Also, he doesn't seem to have covered much ground from his Sandra Fluke days, does he?

Meanwhile, thinking about Rachel, a few things spring to mind.

Most immediately, her guest tonight for The Interview will be Kofi Annan, the former Secretary-General of the United Nations. Update: Here is Rachel's interview with Kofi Annan. This is one of her questions: "Do you feel like the United States' turn with the election of Barack Obama toward a more respectfully multi-lateralist approach to international affairs is a substantive change and has it had any unintended consequences?"

I just tried accessing Rush's site to verify that no, in fact, he does not have guests on his show, and my browser freaked out. Duly noted, browser. I won't do that to you again. But I think it's safe to say that Kofi Annan did not do an interview with Rush Limbaugh today.

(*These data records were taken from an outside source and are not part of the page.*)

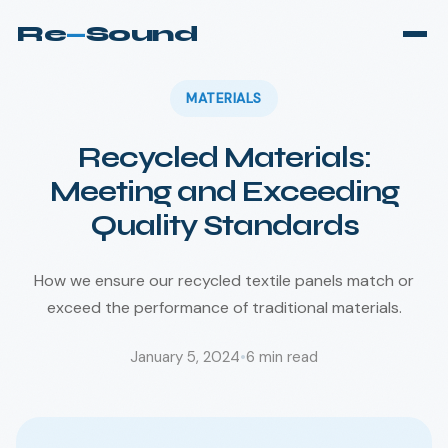
Re
—
Sound
MATERIALS
Recycled Materials:
Meeting and Exceeding
Quality Standards
How we ensure our recycled textile panels match or
exceed the performance of traditional materials.
January 5, 2024
•
6
min read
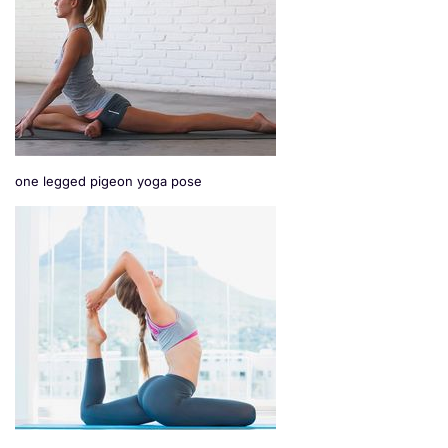
one legged pigeon yoga pose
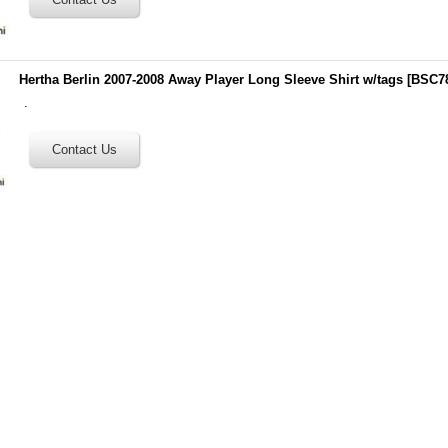
Hertha Berlin 2007-2008 Away Player Long Sleeve Shirt w/tags
[
BSC7
.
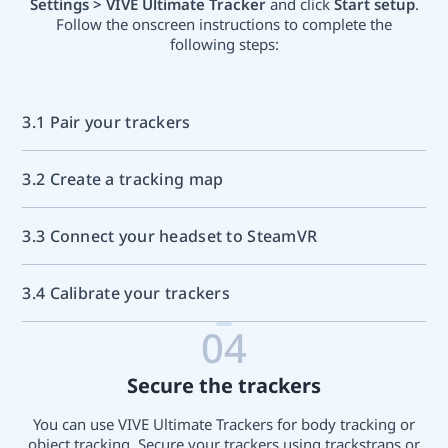
Settings > VIVE Ultimate Tracker
and click
Start setup
.
Follow the onscreen instructions to complete the
following steps:
3.1 Pair your trackers
3.2 Create a tracking map
3.3 Connect your headset to SteamVR
3.4 Calibrate your trackers
04
Secure the trackers
You can use VIVE Ultimate Trackers for body tracking or
object tracking. Secure your trackers using trackstraps or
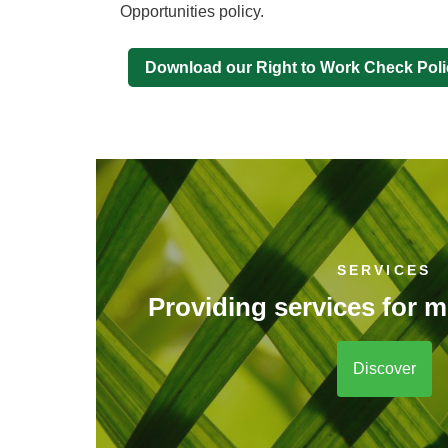
Opportunities policy.
Download our Right to Work Check Poli
SERVICES
Providing services for m
Discover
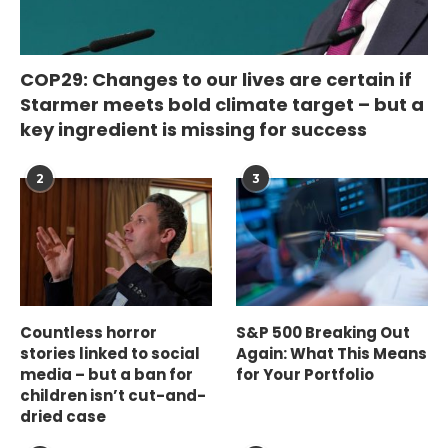
COP29: Changes to our lives are certain if
Starmer meets bold climate target – but a
key ingredient is missing for success
2
3
Countless horror
S&P 500 Breaking Out
stories linked to social
Again: What This Means
media – but a ban for
for Your Portfolio
children isn’t cut-and-
dried case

Recently, Rachel has been covering the voter-suppression efforts nationally but with a consistent focus on the goings on in Ohio. Republican Secretary of State Jon Husted has undertaken many efforts to curtail voting hours leading up to the November 6 election. This week, in fact, the Supreme Court refused to hear his appeal of a ruling from a lower court. Husted wanted to eliminate early voting for the three days preceding the presidential election. Though the Supreme Court refused to intervene and let the lower court's ruling stand, Husted has truncated the hours that the polls will be open on those three days.

But I first learned of the story in Ohio because Rachel brought it to national attention with her reporting that elections officials in each Ohio county were voting on whether to expand early voting. Each county has two Republican officials and two Democratic officials. In the Republican-leaning counties, all were voting to extend early voting, Republicans and Democrats alike. In the Democratic-leaning counties, Republicans were voting against early voting, leading to 2-2 splits. And in the event of ties, who casts the tie-breaking vote? Republican Secretary of State Jon Husted.

And so, for a time, the reality in Ohio was that Republican-leaning counties would have extended early voting and Democratic-leaning counties would not.

That is an important story.

And earlier this year, Rachel did an amazing special report on nuclear containment. Click here and navigate to March 19, 2012 to watch the show which is accessible as links to each segment from that evening but not as a full hour. (The transcript of the show is here.)

That is a very important story.

Has Rush Limbaugh ever done anything even close to such a story?

No.

Rachel Maddow and Rush Limbaugh are not the same.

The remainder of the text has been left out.